1. The nurse completes an admission database and explains that the plan of care
and discharge goals will be developed with the patient’s input. The patient states, “How is this
different from what the doctor does?” Which response would be most appropriate for the
nurse to make?
a. “The role of the nurse is to administer medications and other treatments prescribed
by your doctor.”
b. “The nurse’s job is to help the doctor by collecting information and communicating
any problems that occur.”
c. “Nurses perform many of the same procedures as the doctor, but nurses are with the
patients for a longer time than the doctor.”
d. “In addition to caring for you while you are sick, the nurses will assist you to
develop an individualized plan to maintain your health.”
ANS: D
This response is consistent with the American Nurses Association (ANA) definition of
nursing, which describes the role of nurses in promoting health. The other responses describe
some of the dependent and collaborative functions of the nursing role but do not accurately
describe the nurse’s role in the health care system.




2. The nurse describes to a student nurse how to use evidence-based practice
guidelines when caring for patients. Which statement, if made by the nurse, would be the most
accurate?
a. “Inferences from clinical research studies are used as a guide.”
b. “Patient care is based on clinical judgment, experience, and traditions.”

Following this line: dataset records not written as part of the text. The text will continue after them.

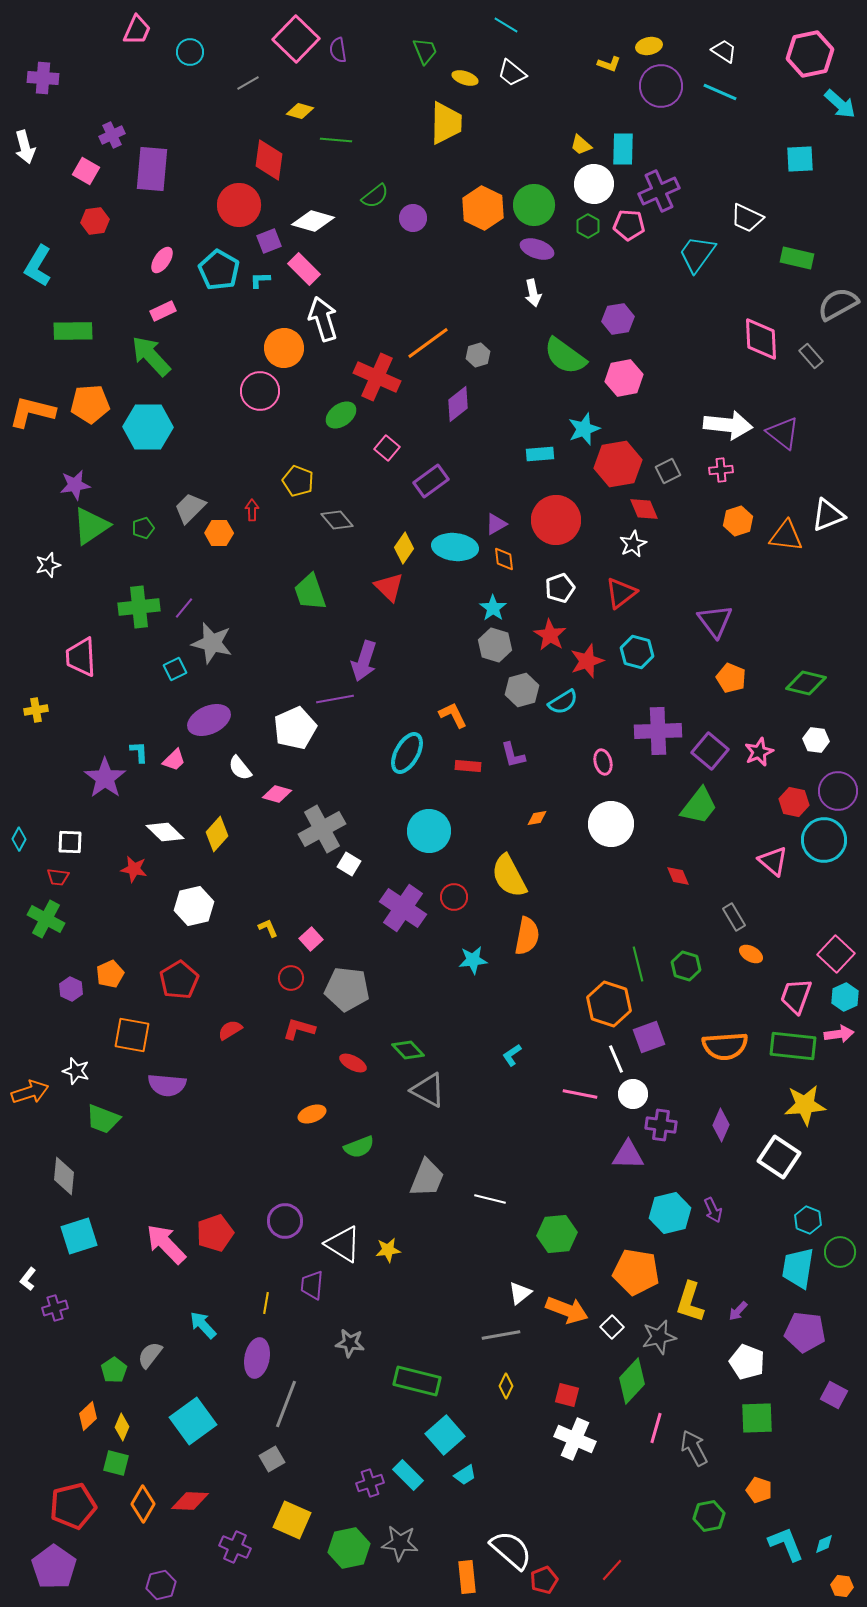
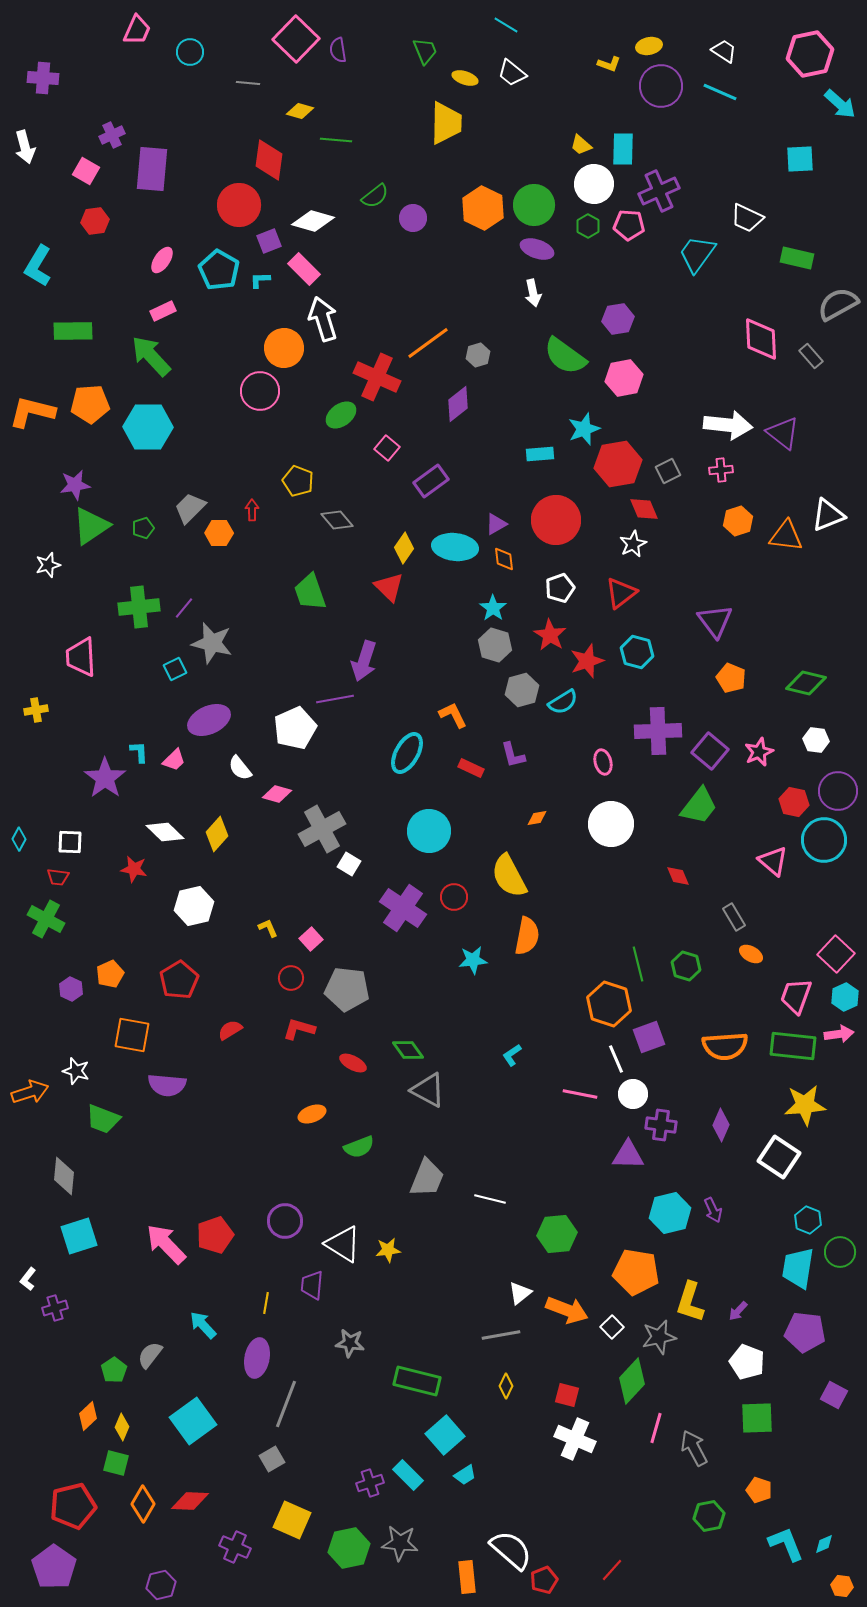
gray line at (248, 83): rotated 35 degrees clockwise
red rectangle at (468, 766): moved 3 px right, 2 px down; rotated 20 degrees clockwise
green diamond at (408, 1050): rotated 8 degrees clockwise
red pentagon at (215, 1233): moved 2 px down
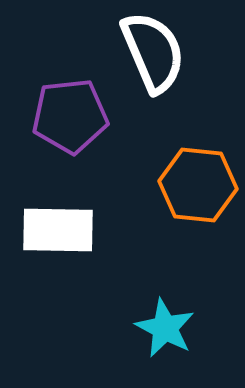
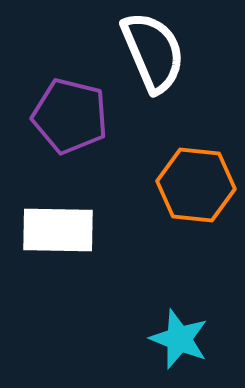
purple pentagon: rotated 20 degrees clockwise
orange hexagon: moved 2 px left
cyan star: moved 14 px right, 11 px down; rotated 6 degrees counterclockwise
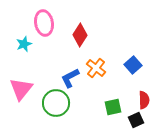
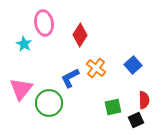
cyan star: rotated 21 degrees counterclockwise
green circle: moved 7 px left
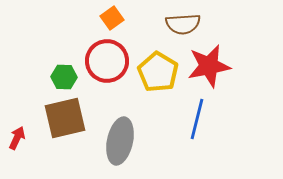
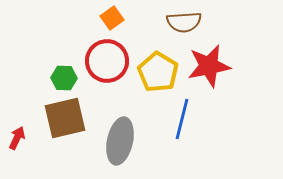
brown semicircle: moved 1 px right, 2 px up
green hexagon: moved 1 px down
blue line: moved 15 px left
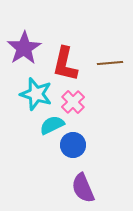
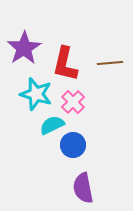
purple semicircle: rotated 12 degrees clockwise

c. “Data are evaluated to show that the patient outcomes are consistently met.”
d. “Recommendations are based on research, clinical expertise, and patient prefer-
ences.”
ANS: D
Evidence-based practice (EBP) is the use of the best research-based evidence combined with
clinician expertise. Clinical judgment based on the nurse’s clinical experience is part of EBP,
but clinical decision making should also incorporate current research and research-based
guidelines. Evaluation of patient outcomes is important, but interventions should be based on
research from randomized control studies with a large number of subjects.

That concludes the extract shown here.